- **Information provided**:
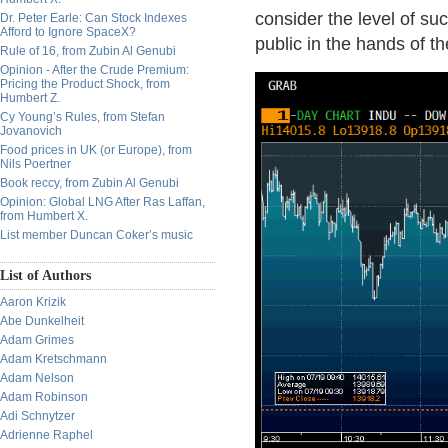
consider the level of su
Dr. Peter Earle: Can Stock Indexes
Afford to Ignore SpaceX?
public in the hands of t
Rule of 16, from Zubin Al Genubi
Opinion - After the Crude Premium:
Pricing the Product Shock, from
Humbert Z.
Cy Young’s Rules, from Stefan
Jovanovich
Food prices in UK (or Europe), from
Nils Poertner
Book reccy, from Zubin Al Genubi
Opinion: Global LNG After Ras Laffan,
from Humbert X.
List member Duncan Coker’s music
List of Authors
Aaron Krizik
Abe Dunkelheit
Adam Grimes
Adam Kretschmann
Adam Nelson
Adam Robinson
Adi Schnytzer
Adrienne Raphel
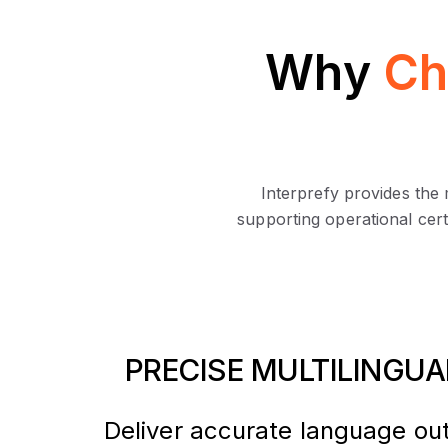
Why
Ch
Interprefy provides the
supporting operational cert
PRECISE MULTILINGU
Deliver accurate language ou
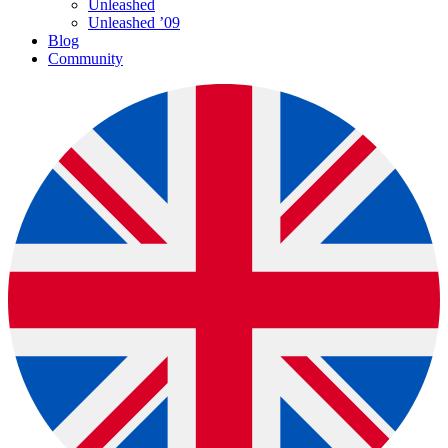
Unleashed
Unleashed ’09
Blog
Community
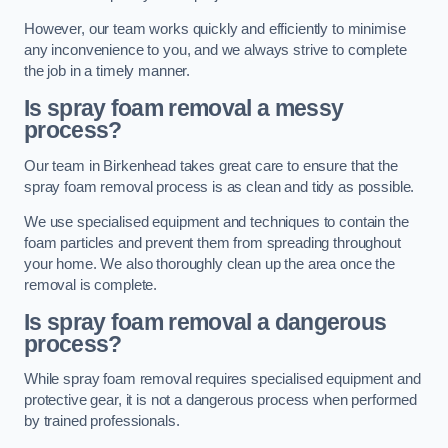
However, our team works quickly and efficiently to minimise
any inconvenience to you, and we always strive to complete
the job in a timely manner.
Is spray foam removal a messy
process?
Our team in Birkenhead takes great care to ensure that the
spray foam removal process is as clean and tidy as possible.
We use specialised equipment and techniques to contain the
foam particles and prevent them from spreading throughout
your home. We also thoroughly clean up the area once the
removal is complete.
Is spray foam removal a dangerous
process?
While spray foam removal requires specialised equipment and
protective gear, it is not a dangerous process when performed
by trained professionals.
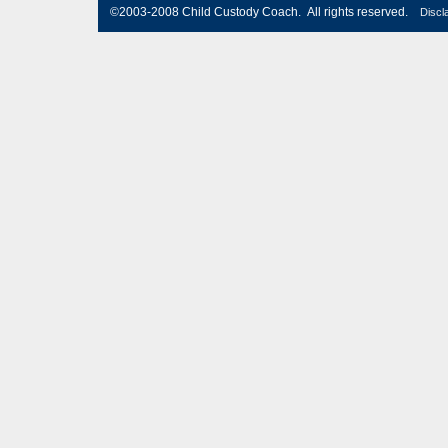
©2003-2008 Child Custody Coach. All rights reserved.
Discl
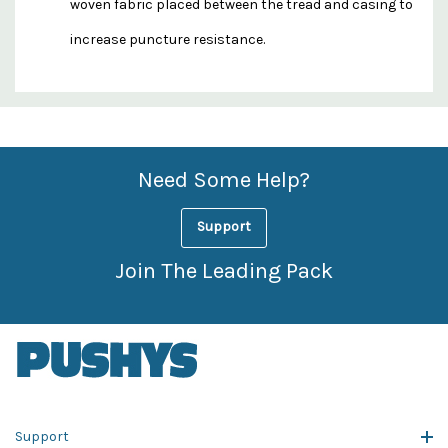
woven fabric placed between the tread and casing to
increase puncture resistance.
Custom
Features
Need Some Help?
Support
Join The Leading Pack
Support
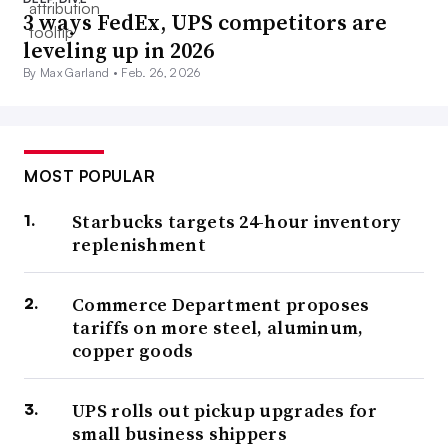
3 ways FedEx, UPS competitors are
leveling up in 2026
By Max Garland •
Feb. 26, 2026
MOST POPULAR
Starbucks targets 24-hour inventory
replenishment
Commerce Department proposes
tariffs on more steel, aluminum,
copper goods
UPS rolls out pickup upgrades for
small business shippers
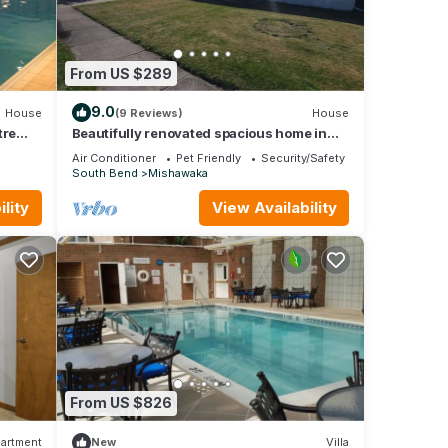
From US $289
9.0
House
(9 Reviews)
House
tre
Beautifully renovated spacious home in
Mishawaka
Air Conditioner
Pet Friendly
Security/Safety
South Bend
Mishawaka
lity
View Availability
From US $826
artment
New
Villa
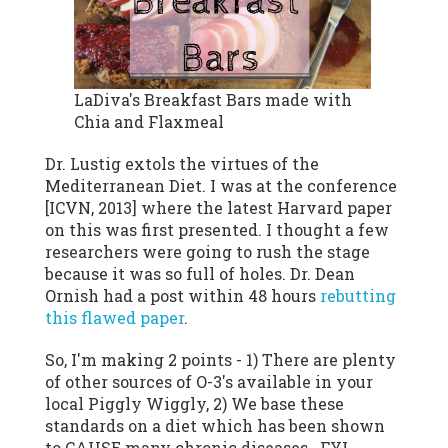
LaDiva's Breakfast Bars made with
Chia and Flaxmeal
Dr. Lustig extols the virtues of the
Mediterranean Diet. I was at the conference
[ICVN, 2013] where the latest Harvard paper
on this was first presented. I thought a few
researchers were going to rush the stage
because it was so full of holes. Dr. Dean
Ornish had a post within 48 hours
rebutting
this flawed paper
.
So, I'm making 2 points - 1) There are plenty
of other sources of O-3's available in your
local Piggly Wiggly, 2) We base these
standards on a diet which has been shown
to CAUSE many chronic diseases. FYI -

- **Assignment**:
The data is to be returned exactly as it stands, pictures aside.

- **Response to this exercise**:
consider the level of su
Dr. Peter Earle: Can Stock Indexes
Afford to Ignore SpaceX?
public in the hands of t
Rule of 16, from Zubin Al Genubi
Opinion - After the Crude Premium:
Pricing the Product Shock, from
Humbert Z.
Cy Young’s Rules, from Stefan
Jovanovich
Food prices in UK (or Europe), from
Nils Poertner
Book reccy, from Zubin Al Genubi
Opinion: Global LNG After Ras Laffan,
from Humbert X.
List member Duncan Coker’s music
List of Authors
Aaron Krizik
Abe Dunkelheit
Adam Grimes
Adam Kretschmann
Adam Nelson
Adam Robinson
Adi Schnytzer
Adrienne Raphel
Why
Ch
Interprefy provides the
supporting operational cert
PRECISE MULTILINGU
Deliver accurate language ou
Unleashed
Unleashed ’09
Blog
Community
However, our team works quickly and efficiently to minimise
any inconvenience to you, and we always strive to complete
the job in a timely manner.
Is spray foam removal a messy
process?
Our team in Birkenhead takes great care to ensure that the
spray foam removal process is as clean and tidy as possible.
We use specialised equipment and techniques to contain the
foam particles and prevent them from spreading throughout
your home. We also thoroughly clean up the area once the
removal is complete.
Is spray foam removal a dangerous
process?
While spray foam removal requires specialised equipment and
protective gear, it is not a dangerous process when performed
by trained professionals.
©2003-2008 Child Custody Coach. All rights reserved.
Discl
woven fabric placed between the tread and casing to
increase puncture resistance.
Custom
Features
Need Some Help?
Support
Join The Leading Pack
Support
3 ways FedEx, UPS competitors are
leveling up in 2026
By Max Garland •
Feb. 26, 2026
MOST POPULAR
Starbucks targets 24-hour inventory
replenishment
Commerce Department proposes
tariffs on more steel, aluminum,
copper goods
UPS rolls out pickup upgrades for
small business shippers
From US $289
9.0
House
(9 Reviews)
House
tre
Beautifully renovated spacious home in
Mishawaka
Air Conditioner
Pet Friendly
Security/Safety
South Bend
Mishawaka
lity
View Availability
From US $826
artment
New
Villa
LaDiva's Breakfast Bars made with
Chia and Flaxmeal
Dr. Lustig extols the virtues of the
Mediterranean Diet. I was at the conference
[ICVN, 2013] where the latest Harvard paper
on this was first presented. I thought a few
researchers were going to rush the stage
because it was so full of holes. Dr. Dean
Ornish had a post within 48 hours
rebutting
this flawed paper
.
So, I'm making 2 points - 1) There are plenty
of other sources of O-3's available in your
local Piggly Wiggly, 2) We base these
standards on a diet which has been shown
to CAUSE many chronic diseases. FYI -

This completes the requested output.